* [WHAT YOU ARE ASKED TO DO]:
Every record, from the first to the last, is to be printed again exactly.

Page layout parsing data
===
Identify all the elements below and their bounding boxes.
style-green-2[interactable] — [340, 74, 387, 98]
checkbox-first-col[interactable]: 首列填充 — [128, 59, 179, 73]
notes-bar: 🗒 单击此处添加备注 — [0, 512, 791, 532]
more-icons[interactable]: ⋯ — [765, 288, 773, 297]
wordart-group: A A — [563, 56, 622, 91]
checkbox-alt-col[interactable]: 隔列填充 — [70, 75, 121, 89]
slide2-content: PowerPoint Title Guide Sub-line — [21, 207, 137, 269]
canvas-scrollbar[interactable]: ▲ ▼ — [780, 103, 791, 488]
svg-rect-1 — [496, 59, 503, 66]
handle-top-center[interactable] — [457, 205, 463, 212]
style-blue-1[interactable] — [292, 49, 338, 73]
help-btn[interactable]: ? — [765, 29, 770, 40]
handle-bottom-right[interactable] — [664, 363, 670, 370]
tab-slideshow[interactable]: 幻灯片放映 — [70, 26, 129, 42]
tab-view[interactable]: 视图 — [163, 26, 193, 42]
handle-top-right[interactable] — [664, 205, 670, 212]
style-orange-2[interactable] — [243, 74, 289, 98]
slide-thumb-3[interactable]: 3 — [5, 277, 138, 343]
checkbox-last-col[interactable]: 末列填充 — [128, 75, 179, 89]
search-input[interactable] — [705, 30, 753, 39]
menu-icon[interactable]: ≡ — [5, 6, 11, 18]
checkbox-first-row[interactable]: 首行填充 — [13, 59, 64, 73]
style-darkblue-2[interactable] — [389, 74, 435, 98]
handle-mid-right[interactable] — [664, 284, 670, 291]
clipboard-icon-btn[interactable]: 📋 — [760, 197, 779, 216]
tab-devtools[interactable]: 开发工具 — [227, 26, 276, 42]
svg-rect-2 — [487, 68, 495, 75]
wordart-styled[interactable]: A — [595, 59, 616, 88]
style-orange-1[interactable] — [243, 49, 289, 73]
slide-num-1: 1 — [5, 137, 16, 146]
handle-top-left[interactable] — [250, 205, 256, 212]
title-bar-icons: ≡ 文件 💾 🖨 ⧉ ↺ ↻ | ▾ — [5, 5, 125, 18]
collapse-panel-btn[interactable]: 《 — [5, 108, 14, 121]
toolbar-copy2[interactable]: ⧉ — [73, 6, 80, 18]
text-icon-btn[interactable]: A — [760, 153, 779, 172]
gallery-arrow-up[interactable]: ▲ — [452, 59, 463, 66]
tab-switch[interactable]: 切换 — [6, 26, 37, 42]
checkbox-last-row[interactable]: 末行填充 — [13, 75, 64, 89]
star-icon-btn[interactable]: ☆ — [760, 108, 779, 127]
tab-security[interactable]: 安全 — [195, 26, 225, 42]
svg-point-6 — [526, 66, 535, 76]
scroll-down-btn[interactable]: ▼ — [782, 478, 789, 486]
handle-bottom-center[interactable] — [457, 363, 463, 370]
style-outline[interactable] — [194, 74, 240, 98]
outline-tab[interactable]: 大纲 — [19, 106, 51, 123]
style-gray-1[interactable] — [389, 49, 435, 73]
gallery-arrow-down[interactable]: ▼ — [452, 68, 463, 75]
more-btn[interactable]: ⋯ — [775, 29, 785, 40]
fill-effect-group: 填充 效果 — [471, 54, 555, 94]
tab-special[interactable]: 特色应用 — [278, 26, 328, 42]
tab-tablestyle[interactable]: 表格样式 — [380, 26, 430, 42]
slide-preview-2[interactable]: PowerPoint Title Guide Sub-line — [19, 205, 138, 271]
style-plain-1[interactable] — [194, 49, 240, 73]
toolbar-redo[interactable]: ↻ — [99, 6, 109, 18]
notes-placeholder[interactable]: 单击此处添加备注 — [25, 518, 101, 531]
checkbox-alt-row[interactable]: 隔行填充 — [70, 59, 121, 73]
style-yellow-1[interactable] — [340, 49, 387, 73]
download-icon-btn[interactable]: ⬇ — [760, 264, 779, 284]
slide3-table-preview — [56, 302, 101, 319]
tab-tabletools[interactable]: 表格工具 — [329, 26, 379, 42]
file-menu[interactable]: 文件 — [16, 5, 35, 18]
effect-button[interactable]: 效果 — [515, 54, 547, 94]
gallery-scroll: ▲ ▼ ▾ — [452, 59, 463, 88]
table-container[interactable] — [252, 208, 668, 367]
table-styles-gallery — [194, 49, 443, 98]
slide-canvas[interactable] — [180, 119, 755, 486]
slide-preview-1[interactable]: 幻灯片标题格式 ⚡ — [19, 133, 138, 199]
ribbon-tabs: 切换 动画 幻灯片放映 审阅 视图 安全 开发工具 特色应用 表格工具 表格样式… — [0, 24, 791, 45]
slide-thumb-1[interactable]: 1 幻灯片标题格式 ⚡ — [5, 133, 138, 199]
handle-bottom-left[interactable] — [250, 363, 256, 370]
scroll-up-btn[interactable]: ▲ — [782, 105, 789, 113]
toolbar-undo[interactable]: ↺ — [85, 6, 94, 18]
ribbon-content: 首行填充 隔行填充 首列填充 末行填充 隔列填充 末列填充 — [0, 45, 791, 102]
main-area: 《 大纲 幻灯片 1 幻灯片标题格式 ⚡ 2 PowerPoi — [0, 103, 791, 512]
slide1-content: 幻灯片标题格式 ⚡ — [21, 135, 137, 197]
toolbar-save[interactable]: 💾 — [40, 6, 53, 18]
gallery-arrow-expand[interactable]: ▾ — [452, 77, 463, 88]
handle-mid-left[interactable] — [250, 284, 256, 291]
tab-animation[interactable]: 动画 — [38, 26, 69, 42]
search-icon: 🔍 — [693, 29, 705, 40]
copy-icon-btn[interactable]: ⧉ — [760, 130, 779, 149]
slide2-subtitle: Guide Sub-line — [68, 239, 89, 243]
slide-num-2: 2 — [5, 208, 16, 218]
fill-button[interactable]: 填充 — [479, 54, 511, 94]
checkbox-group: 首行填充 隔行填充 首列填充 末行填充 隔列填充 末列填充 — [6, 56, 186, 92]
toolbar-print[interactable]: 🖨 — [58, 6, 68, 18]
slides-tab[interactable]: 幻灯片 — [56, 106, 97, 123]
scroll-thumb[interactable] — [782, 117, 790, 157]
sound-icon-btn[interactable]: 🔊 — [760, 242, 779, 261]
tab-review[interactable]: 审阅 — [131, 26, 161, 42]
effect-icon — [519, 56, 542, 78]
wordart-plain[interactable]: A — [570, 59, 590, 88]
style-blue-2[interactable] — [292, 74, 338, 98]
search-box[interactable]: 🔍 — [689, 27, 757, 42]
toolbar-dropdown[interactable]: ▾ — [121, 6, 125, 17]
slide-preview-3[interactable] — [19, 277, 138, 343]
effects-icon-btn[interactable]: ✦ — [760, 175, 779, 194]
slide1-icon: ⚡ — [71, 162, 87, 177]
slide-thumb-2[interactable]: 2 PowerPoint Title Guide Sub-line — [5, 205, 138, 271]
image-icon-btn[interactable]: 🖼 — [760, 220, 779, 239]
===
* [YOUR RESPONSE]:
Identify all the elements below and their bounding boxes.
style-green-2[interactable] — [340, 74, 387, 98]
checkbox-first-col[interactable]: 首列填充 — [128, 59, 179, 73]
notes-bar: 🗒 单击此处添加备注 — [0, 512, 791, 532]
more-icons[interactable]: ⋯ — [765, 288, 773, 297]
wordart-group: A A — [563, 56, 622, 91]
checkbox-alt-col[interactable]: 隔列填充 — [70, 75, 121, 89]
slide2-content: PowerPoint Title Guide Sub-line — [21, 207, 137, 269]
canvas-scrollbar[interactable]: ▲ ▼ — [780, 103, 791, 488]
svg-rect-1 — [496, 59, 503, 66]
handle-top-center[interactable] — [457, 205, 463, 212]
style-blue-1[interactable] — [292, 49, 338, 73]
help-btn[interactable]: ? — [765, 29, 770, 40]
handle-bottom-right[interactable] — [664, 363, 670, 370]
tab-slideshow[interactable]: 幻灯片放映 — [70, 26, 129, 42]
tab-view[interactable]: 视图 — [163, 26, 193, 42]
handle-top-right[interactable] — [664, 205, 670, 212]
style-orange-2[interactable] — [243, 74, 289, 98]
slide-thumb-3[interactable]: 3 — [5, 277, 138, 343]
checkbox-last-col[interactable]: 末列填充 — [128, 75, 179, 89]
search-input[interactable] — [705, 30, 753, 39]
menu-icon[interactable]: ≡ — [5, 6, 11, 18]
checkbox-first-row[interactable]: 首行填充 — [13, 59, 64, 73]
style-darkblue-2[interactable] — [389, 74, 435, 98]
handle-mid-right[interactable] — [664, 284, 670, 291]
clipboard-icon-btn[interactable]: 📋 — [760, 197, 779, 216]
tab-devtools[interactable]: 开发工具 — [227, 26, 276, 42]
svg-rect-2 — [487, 68, 495, 75]
wordart-styled[interactable]: A — [595, 59, 616, 88]
style-orange-1[interactable] — [243, 49, 289, 73]
slide-num-1: 1 — [5, 137, 16, 146]
handle-top-left[interactable] — [250, 205, 256, 212]
title-bar-icons: ≡ 文件 💾 🖨 ⧉ ↺ ↻ | ▾ — [5, 5, 125, 18]
collapse-panel-btn[interactable]: 《 — [5, 108, 14, 121]
toolbar-copy2[interactable]: ⧉ — [73, 6, 80, 18]
text-icon-btn[interactable]: A — [760, 153, 779, 172]
gallery-arrow-up[interactable]: ▲ — [452, 59, 463, 66]
tab-switch[interactable]: 切换 — [6, 26, 37, 42]
checkbox-last-row[interactable]: 末行填充 — [13, 75, 64, 89]
star-icon-btn[interactable]: ☆ — [760, 108, 779, 127]
tab-security[interactable]: 安全 — [195, 26, 225, 42]
svg-point-6 — [526, 66, 535, 76]
scroll-down-btn[interactable]: ▼ — [782, 478, 789, 486]
handle-bottom-center[interactable] — [457, 363, 463, 370]
style-outline[interactable] — [194, 74, 240, 98]
outline-tab[interactable]: 大纲 — [19, 106, 51, 123]
style-gray-1[interactable] — [389, 49, 435, 73]
gallery-arrow-down[interactable]: ▼ — [452, 68, 463, 75]
more-btn[interactable]: ⋯ — [775, 29, 785, 40]
fill-effect-group: 填充 效果 — [471, 54, 555, 94]
tab-special[interactable]: 特色应用 — [278, 26, 328, 42]
tab-tablestyle[interactable]: 表格样式 — [380, 26, 430, 42]
slide-preview-2[interactable]: PowerPoint Title Guide Sub-line — [19, 205, 138, 271]
style-plain-1[interactable] — [194, 49, 240, 73]
toolbar-redo[interactable]: ↻ — [99, 6, 109, 18]
notes-placeholder[interactable]: 单击此处添加备注 — [25, 518, 101, 531]
checkbox-alt-row[interactable]: 隔行填充 — [70, 59, 121, 73]
style-yellow-1[interactable] — [340, 49, 387, 73]
download-icon-btn[interactable]: ⬇ — [760, 264, 779, 284]
slide3-table-preview — [56, 302, 101, 319]
tab-tabletools[interactable]: 表格工具 — [329, 26, 379, 42]
file-menu[interactable]: 文件 — [16, 5, 35, 18]
effect-button[interactable]: 效果 — [515, 54, 547, 94]
gallery-scroll: ▲ ▼ ▾ — [452, 59, 463, 88]
table-container[interactable] — [252, 208, 668, 367]
table-styles-gallery — [194, 49, 443, 98]
slide-canvas[interactable] — [180, 119, 755, 486]
slide-preview-1[interactable]: 幻灯片标题格式 ⚡ — [19, 133, 138, 199]
ribbon-tabs: 切换 动画 幻灯片放映 审阅 视图 安全 开发工具 特色应用 表格工具 表格样式… — [0, 24, 791, 45]
slide-thumb-1[interactable]: 1 幻灯片标题格式 ⚡ — [5, 133, 138, 199]
handle-bottom-left[interactable] — [250, 363, 256, 370]
scroll-up-btn[interactable]: ▲ — [782, 105, 789, 113]
toolbar-undo[interactable]: ↺ — [85, 6, 94, 18]
ribbon-content: 首行填充 隔行填充 首列填充 末行填充 隔列填充 末列填充 — [0, 45, 791, 102]
main-area: 《 大纲 幻灯片 1 幻灯片标题格式 ⚡ 2 PowerPoi — [0, 103, 791, 512]
slide1-content: 幻灯片标题格式 ⚡ — [21, 135, 137, 197]
toolbar-save[interactable]: 💾 — [40, 6, 53, 18]
gallery-arrow-expand[interactable]: ▾ — [452, 77, 463, 88]
handle-mid-left[interactable] — [250, 284, 256, 291]
tab-animation[interactable]: 动画 — [38, 26, 69, 42]
search-icon: 🔍 — [693, 29, 705, 40]
copy-icon-btn[interactable]: ⧉ — [760, 130, 779, 149]
slide2-subtitle: Guide Sub-line — [68, 239, 89, 243]
slide-num-2: 2 — [5, 208, 16, 218]
fill-button[interactable]: 填充 — [479, 54, 511, 94]
checkbox-group: 首行填充 隔行填充 首列填充 末行填充 隔列填充 末列填充 — [6, 56, 186, 92]
toolbar-print[interactable]: 🖨 — [58, 6, 68, 18]
slides-tab[interactable]: 幻灯片 — [56, 106, 97, 123]
scroll-thumb[interactable] — [782, 117, 790, 157]
sound-icon-btn[interactable]: 🔊 — [760, 242, 779, 261]
tab-review[interactable]: 审阅 — [131, 26, 161, 42]
effect-icon — [519, 56, 542, 78]
wordart-plain[interactable]: A — [570, 59, 590, 88]
style-blue-2[interactable] — [292, 74, 338, 98]
search-box[interactable]: 🔍 — [689, 27, 757, 42]
toolbar-dropdown[interactable]: ▾ — [121, 6, 125, 17]
slide-preview-3[interactable] — [19, 277, 138, 343]
effects-icon-btn[interactable]: ✦ — [760, 175, 779, 194]
slide1-icon: ⚡ — [71, 162, 87, 177]
slide-thumb-2[interactable]: 2 PowerPoint Title Guide Sub-line — [5, 205, 138, 271]
image-icon-btn[interactable]: 🖼 — [760, 220, 779, 239]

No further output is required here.